VMware Cloud Community
robert_skywalke
Contributor
Contributor

VMs filesystem crashed after it went unresponsive

Hello!

A Linux machine I virtualized 2 weeks ago suddenly went unresponsive, both via network (ping, http, ftp, ssh) and via console. The console just showed the login screen, but did not react to any input. The realtime performance data did not show any activity. Neither CPU, HDD nor network.

 

After I hard-rebooted the VM, the OS itself seemed ok, but the approx. 9TB large LVM-volume mounted to /srv was crashed. Even a recommended “reiserfsck --rebuild-sb” could not recover the super block. The LVM itself seemed to be ok as pvdisplay and lvdisplay showed the expected values. The lv consists of three virtual drives of 4TB, 3TB and 2TB.

 

The vSphere is a cluster of 2 ESXi, 5.5.0, 2718055. The 2 HP DL380p Gen8 are directly connected with 16G FC redundant paths (2) to a dual controller MSA2040 SAN. The network connection is made from a netgear 10G switch with 2 cables 10GBase-T to each host. The cluster is working since months without any problems with some other guests running SLES11 and Windows Server 2012 R2. I did the last update in February – updated all hardware firmware, hypervisor and VM Tools.

 

The VM is a SUSE Linux Enterprise Server 10 (x86_64) SP4 / Kernel 2.6.16.60-0.103.1-smp and worked for years on a physical hardware without any problems. The virtual hardware configuration has one LSI Logic Parallel controller with 5 virtual thick provisioned harddrives (550GB, 1.5TB, 4TB, 3TB, 2TB) and one e1000 network card. The kernel is using the mptspi module for the controller.

 

At the time the crash happened, I neither had any snapshots present, nor any machine needed consolidation, nor I had more load than usual. (moderate to high)
No other VMs were affected. I don’t see any hardware problems on any of the two hosts.

 

Currently I restore the 4TB, 3TB and 2TB drives back with Veeam 7. Afterwards I expect the system to work again (hopefully), but I fear that this will most probably happen again, if I don’t find the reason that caused the problem.

 

I'm really frustrated as this is our most important machine and I have no ideas! What would you do?

Thanks,
Robert

0 Kudos
1 Reply
robert_skywalke
Contributor
Contributor

Restoring the three harddisks helped to access them again. Still I need to find out why this happened, as I fear this could/will happen again.

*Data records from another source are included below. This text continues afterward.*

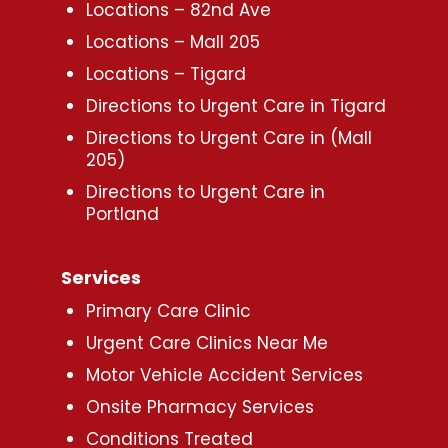
Locations – 82nd Ave
Locations – Mall 205
Locations – Tigard
Directions to Urgent Care in Tigard
Directions to Urgent Care in (Mall
205)
Directions to Urgent Care in
Portland
Services
Primary Care Clinic
Urgent Care Clinics Near Me
Motor Vehicle Accident Services
Onsite Pharmacy Services
Conditions Treated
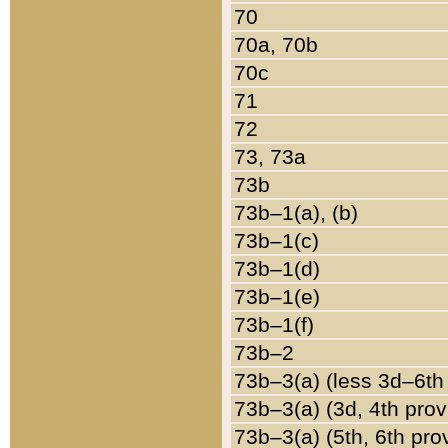
70
70a, 70b
70c
71
72
73, 73a
73b
73b–1(a), (b)
73b–1(c)
73b–1(d)
73b–1(e)
73b–1(f)
73b–2
73b–3(a) (less 3d–6th
73b–3(a) (3d, 4th prov
73b–3(a) (5th, 6th pro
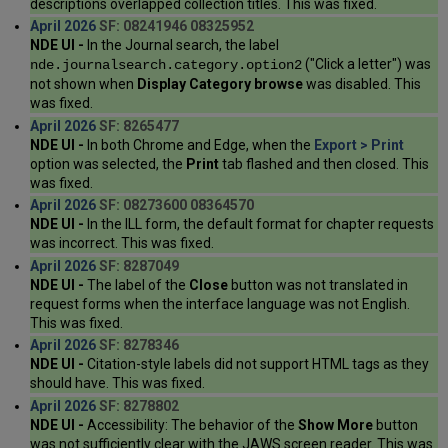
descriptions overlapped collection titles. This was fixed.
April 2026
SF: 08241946 08325952
NDE UI -
In the Journal search, the label
("Click a letter") was
nde.journalsearch.category.option2
not shown when
Display Category browse
was disabled. This
was fixed.
April 2026
SF: 8265477
NDE UI -
In both Chrome and Edge, when the
Export > Print
option was selected, the
Print
tab flashed and then closed. This
was fixed.
April 2026
SF: 08273600 08364570
NDE UI -
In the ILL form, the default format for chapter requests
was incorrect. This was fixed.
April 2026
SF: 8287049
NDE UI -
The label of the
Close
button was not translated in
request forms when the interface language was not English.
This was fixed.
April 2026
SF: 8278346
NDE UI -
Citation-style labels did not support HTML tags as they
should have. This was fixed.
April 2026
SF: 8278802
NDE UI -
Accessibility: The behavior of the
Show More
button
was not sufficiently clear with the JAWS screen reader. This was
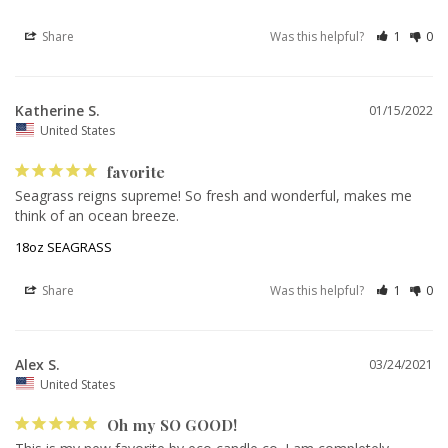
Share
Was this helpful?
1
0
Katherine S.
01/15/2022
United States
favorite
Seagrass reigns supreme! So fresh and wonderful, makes me 
think of an ocean breeze.
18oz SEAGRASS
Share
Was this helpful?
1
0
Alex S.
03/24/2021
United States
Oh my SO GOOD!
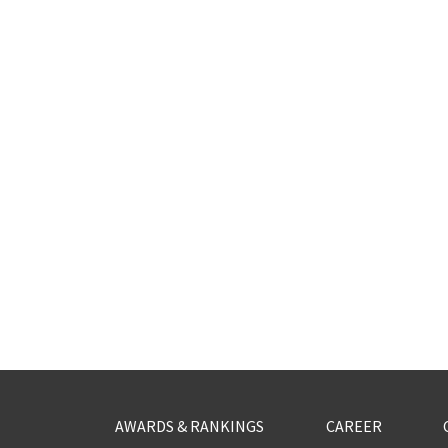
AWARDS & RANKINGS
CAREER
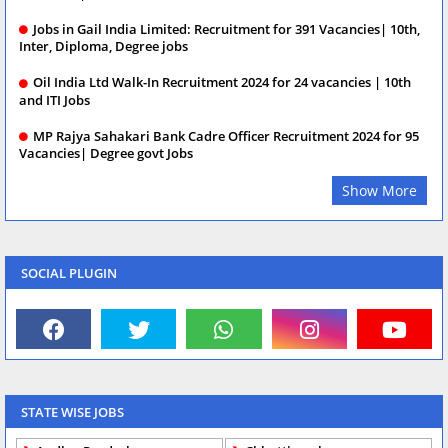
Jobs in Gail India Limited: Recruitment for 391 Vacancies| 10th,
Inter, Diploma, Degree jobs
Oil India Ltd Walk-In Recruitment 2024 for 24 vacancies | 10th
and ITI Jobs
MP Rajya Sahakari Bank Cadre Officer Recruitment 2024 for 95
Vacancies| Degree govt Jobs
Show More
SOCIAL PLUGIN
STATE WISE JOBS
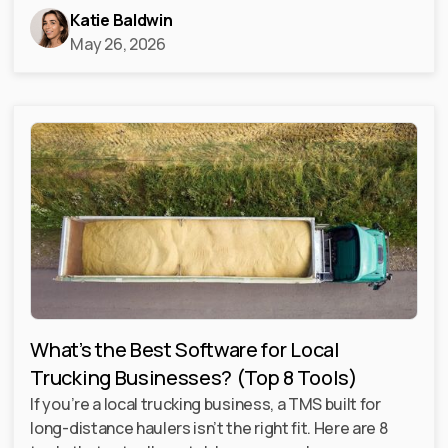
Katie Baldwin
May 26, 2026
What’s the Best Software for Local
Trucking Businesses? (Top 8 Tools)
If you’re a local trucking business, a TMS built for
long-distance haulers isn’t the right fit. Here are 8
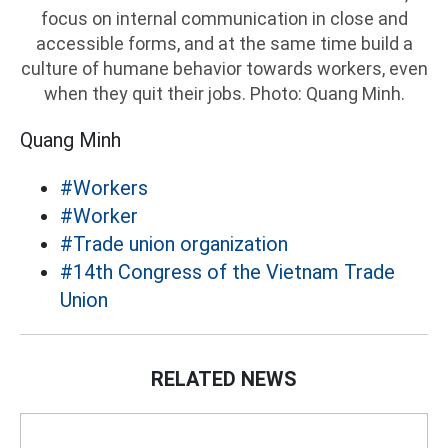
focus on internal communication in close and
accessible forms, and at the same time build a
culture of humane behavior towards workers, even
when they quit their jobs. Photo: Quang Minh.
Quang Minh
#Workers
#Worker
#Trade union organization
#14th Congress of the Vietnam Trade
Union
RELATED NEWS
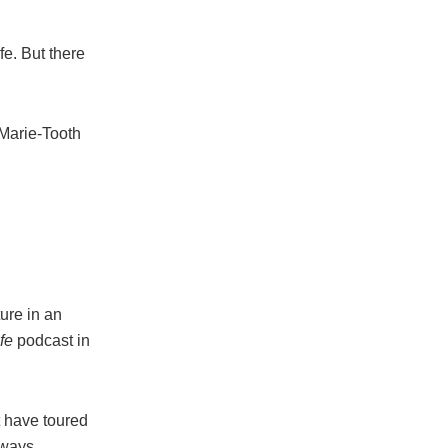
fe. But there
-Marie-Tooth
ure in an
fe
podcast in
t have toured
lways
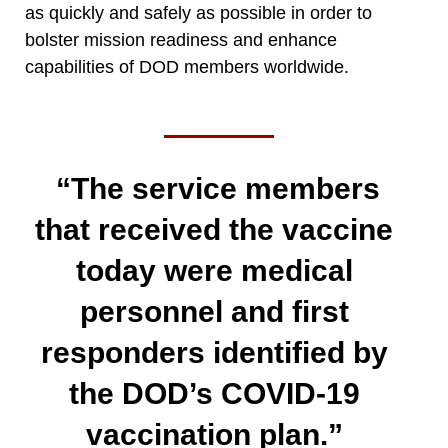
as quickly and safely as possible in order to
bolster mission readiness and enhance
capabilities of DOD members worldwide.
“The service members
that received the vaccine
today were medical
personnel and first
responders identified by
the DOD’s COVID-19
vaccination plan.”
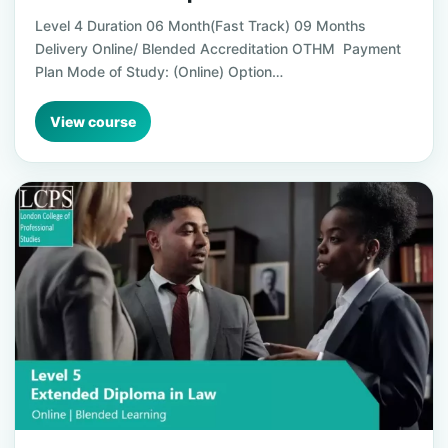
Level 4 Duration 06 Month(Fast Track) 09 Months
Delivery Online/ Blended Accreditation OTHM Payment
Plan Mode of Study: (Online) Option…
View course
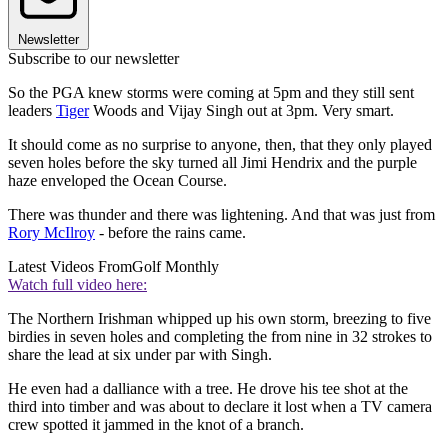
Newsletter
Subscribe to our newsletter
So the PGA knew storms were coming at 5pm and they still sent
leaders
Tiger
Woods and Vijay Singh out at 3pm. Very smart.
It should come as no surprise to anyone, then, that they only played
seven holes before the sky turned all Jimi Hendrix and the purple
haze enveloped the Ocean Course.
There was thunder and there was lightening. And that was just from
Rory McIlroy
- before the rains came.
Latest Videos From
Golf Monthly
Watch full video here:
The Northern Irishman whipped up his own storm, breezing to five
birdies in seven holes and completing the from nine in 32 strokes to
share the lead at six under par with Singh.
He even had a dalliance with a tree. He drove his tee shot at the
third into timber and was about to declare it lost when a TV camera
crew spotted it jammed in the knot of a branch.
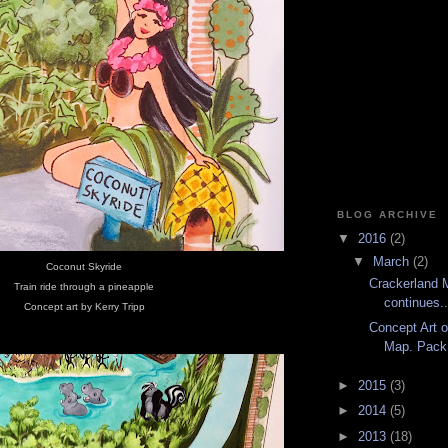
BLOG ARCHIVE
▼
2016
(2)
▼
March
(2)
Coconut Skyride
Crackerland 
Train ride through a pineapple
continues..
Concept art by Kerry Tripp
Concept Art o
Map. Pack 
►
2015
(3)
►
2014
(5)
►
2013
(18)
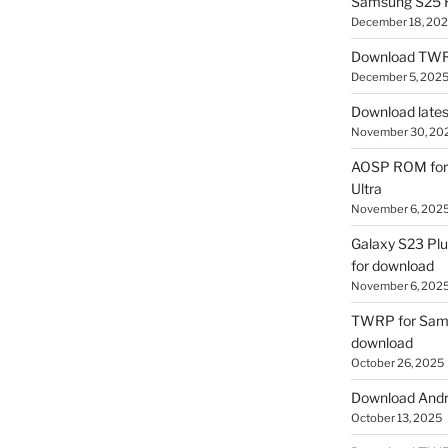
Samsung S25 R
December 18, 20
Download TWR
December 5, 202
Download lates
November 30, 20
AOSP ROM for 
Ultra
November 6, 202
Galaxy S23 Pl
for download
November 6, 202
TWRP for Sams
download
October 26, 2025
Download Andro
October 13, 2025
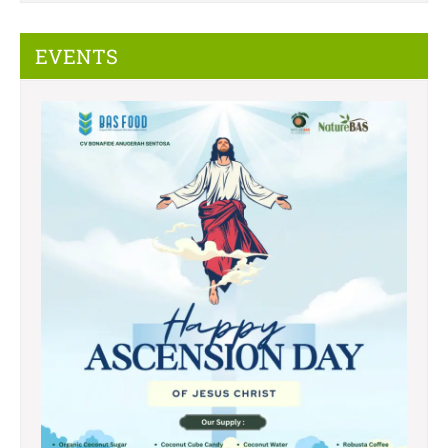
EVENTS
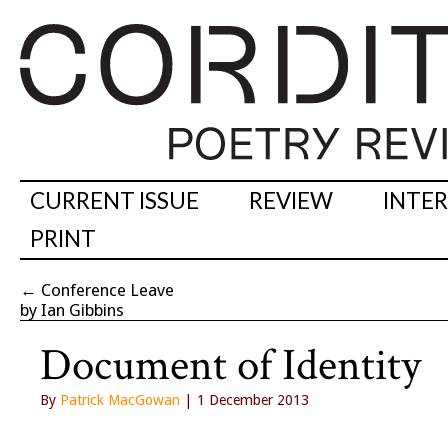
CURRENT ISSUE
REVIEW
INTE
PRINT
←
Conference Leave
by Ian Gibbins
Document of Identity
By
Patrick MacGowan
| 1 December 2013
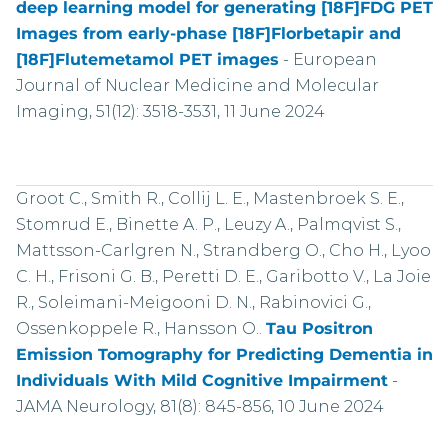
deep learning model for generating [18F]FDG PET
Images from early-phase [18F]Florbetapir and
[18F]Flutemetamol PET images
-
European
Journal of Nuclear Medicine and Molecular
Imaging, 51(12): 3518-3531, 11 June 2024
Groot C., Smith R., Collij L. E., Mastenbroek S. E.,
Stomrud E., Binette A. P., Leuzy A., Palmqvist S.,
Mattsson-Carlgren N., Strandberg O., Cho H., Lyoo
C. H., Frisoni G. B., Peretti D. E., Garibotto V., La Joie
R., Soleimani-Meigooni D. N., Rabinovici G.,
Ossenkoppele R., Hansson O..
Tau Positron
Emission Tomography for Predicting Dementia in
Individuals With Mild Cognitive Impairment
-
JAMA Neurology, 81(8): 845-856, 10 June 2024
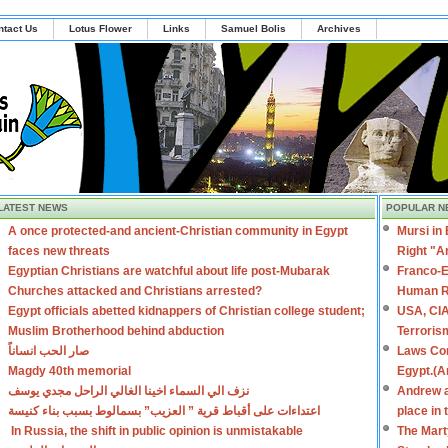
ntact Us
Lotus Flower
Links
Samuel Bolis
Archives
LATEST NEWS
POPULAR N
A once protected-and ancient-Christian community in Egypt
Mursi in
faces new threats
Right "A
Egyptian Christians are watchful about life post-Mubarak
Franco-E
Churches attacked and Christians arrested?
Human R
Egypt officials abetted kidnappers of Christian college student;
USA, CIA
Muslim Brotherhood behind abduction
Terroris
صار الحب انساناً
Laws Con
Magdy 40th memorial
Egypt.(A
نزف الي السماء اخينا الغالي الراحل مجدي يوسف
Andrew a
اعتداءات على أقباط قرية ” العزيب” بسمالوط بسبب بناء كنيسة
place in
In Russia, the shift in public opinion is unmistakable
The Mart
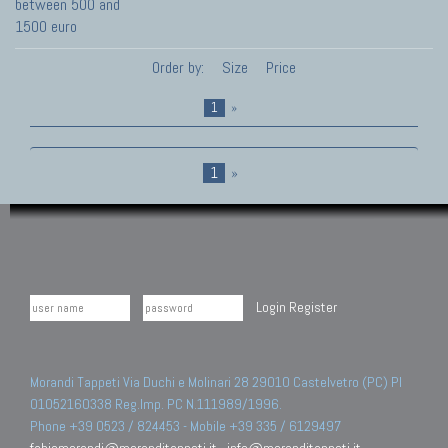
between 500 and
1500 euro
Order by:
Size
Price
1
»
1
»
Login
Register
Morandi Tappeti Via Duchi e Molinari 28 29010 Castelvetro (PC) PI
01052160338 Reg.Imp. PC N.111989/1996.
Phone +39 0523 / 824453 - Mobile +39 335 / 6129497
fabiomorandi@moranditappeti.it
-
info@moranditappeti.it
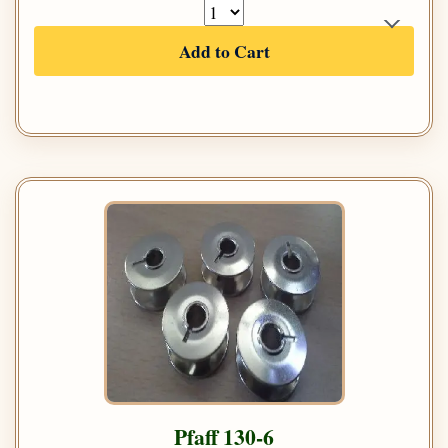
Add to Cart
Pfaff 130-6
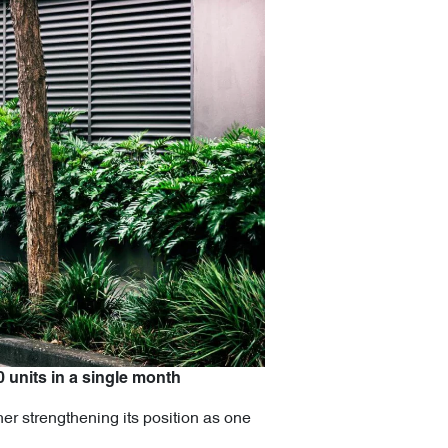
0 units in a single month
er strengthening its position as one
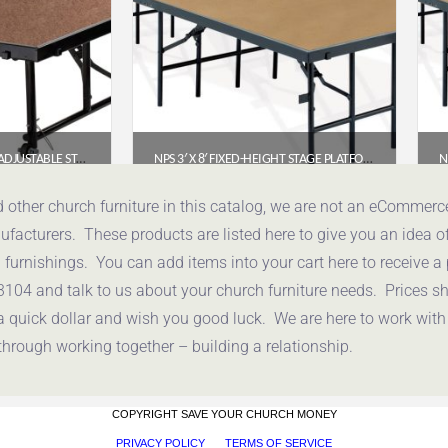
NPS® TRANSFIX HEIGHT-ADJUSTABLE STAGE PLATFORM 4′ X 4′ (16″-24″), HARDBOARD SURFACE
NPS 3′ X 8′ FIXED-HEIGHT STAGE PLATFORM, 24″ HEIGHT, HARDBOARD FLOOR (S3624HB)
50
$
534.66
d other church furniture in this catalog, we are not an eCommer
acturers. These products are listed here to give you an idea o
uote
Get a Quote
urnishings. You can add items into your cart here to receive a
3104 and talk to us about your church furniture needs. Prices 
a quick dollar and wish you good luck. We are here to work with
through working together – building a relationship.
COPYRIGHT SAVE YOUR CHURCH MONEY
PRIVACY POLICY
TERMS OF SERVICE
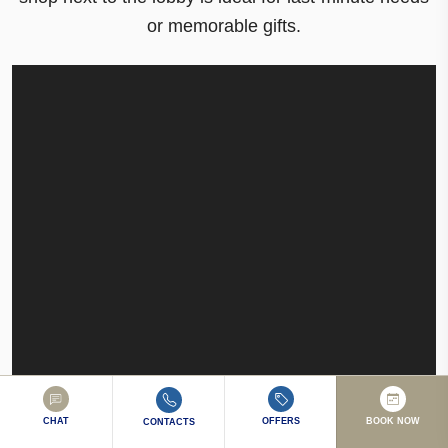
or memorable gifts
.
CHAT
OFFERS
BOOK NOW
CONTACTS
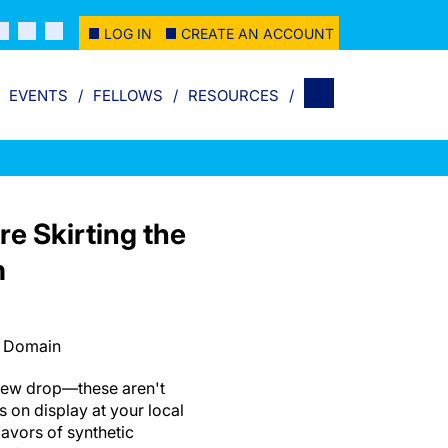
LOG IN
CREATE AN ACCOUNT
EVENTS
FELLOWS
RESOURCES
re Skirting the
m
c Domain
 dew drop—these aren't
 on display at your local
avors of synthetic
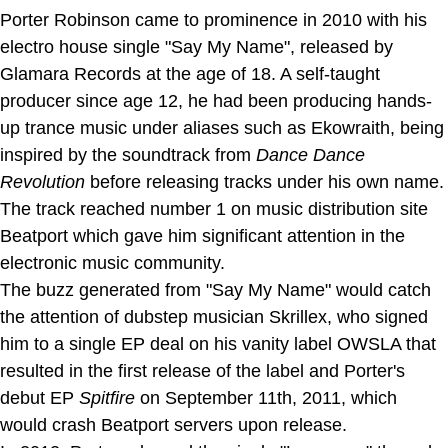
Porter Robinson came to prominence in 2010 with his
electro house single "Say My Name", released by
Glamara Records at the age of 18. A self-taught
producer since age 12, he had been producing hands-
up trance music under aliases such as Ekowraith, being
inspired by the soundtrack from
Dance Dance
Revolution
before releasing tracks under his own name.
The track reached number 1 on music distribution site
Beatport which gave him significant attention in the
electronic music community.
The buzz generated from "Say My Name" would catch
the attention of dubstep musician Skrillex, who signed
him to a single EP deal on his vanity label OWSLA that
resulted in the first release of the label and Porter's
debut EP
Spitfire
on September 11th, 2011, which
would crash Beatport servers upon release.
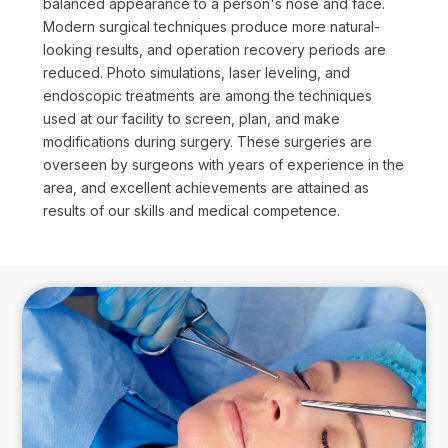
balanced appearance to a person's nose and face.
Modern surgical techniques produce more natural-
looking results, and operation recovery periods are
reduced. Photo simulations, laser leveling, and
endoscopic treatments are among the techniques
used at our facility to screen, plan, and make
modifications during surgery. These surgeries are
overseen by surgeons with years of experience in the
area, and excellent achievements are attained as
results of our skills and medical competence.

I think I will update the MSA firmware and update the VM from version 8 to 10.

Could there be any data corruption of the MSA and/or datastore? If yes, wouldn't the regular scrubbing of the SAN detect this? Wouldn't there a problem with any of the other VMs?

Could times of high IOP load / high latencies affect the validity of filesystems within a VM?

Any other things I should investigate?